|Domain-Driven Design Using Naked Objects|
Author: Dan Haywood
Publisher: Pragmatic Bookshelf, 2010
Aimed at: Java developers
Pros: Clear and practical introduction
Cons: Focused on Naked Objects
Reviewed by: Alex Armstrong
This book will only appeal if you are interested in Domain Driven Design and plan to make use of the Naked Objects framework. For many the whole idea of Domain Driven Design is difficult to fathom. The reason is that it is more a collection of practices and terminology laid on top of standard object-oriented design - so a pre-requisite for reading this book is that you not only know Java you are familiar with using it in a fully object-oriented way.
The book is divided into three main parts. The first part deals with tools and Chapter 1 gives a lightening introduction to domain-driven design and Naked Objects. Chapter 2 is a slightly slower slightly deeper look at the whole idea of domain -driven design and next we have relating objects together. Chapter 4 deals with rapid prototyping .
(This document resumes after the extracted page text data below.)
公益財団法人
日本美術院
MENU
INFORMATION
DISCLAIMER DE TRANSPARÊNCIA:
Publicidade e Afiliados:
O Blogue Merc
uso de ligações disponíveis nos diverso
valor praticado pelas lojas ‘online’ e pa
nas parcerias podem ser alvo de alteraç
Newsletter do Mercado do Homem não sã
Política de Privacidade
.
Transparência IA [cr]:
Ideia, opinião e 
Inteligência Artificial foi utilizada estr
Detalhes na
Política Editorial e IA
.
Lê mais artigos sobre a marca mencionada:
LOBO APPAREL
Chapter 5 moves on to consider more complex application types. Chapter 6 deals wit implementing business rules. A basic example of a car servicing business is used to show how the basic ideas can be implemented. Surprisingly the book isn't overflowing with long code examples instead they are broken into short methods and snippets which makes the book easier to read. Chapter 7 covers the basics of value types in building objects. Chapter 8 expands the model to include infrastructure services
Part II is about techniques - a fairly general title that allows the author to cover just about anything. Topics covered include domain patterns, keeping the model maintainable and testing. Part III is similarly general and focuses on practices. Here you find a discussion of some of the realities of life like integrating with web frameworks and enterprise integration.
If you want to find out about Domain-Driven Design and you want to work in Java then you might as well take a Naked Objects approach. This book is a well written and practical introduction to both and as such recommended.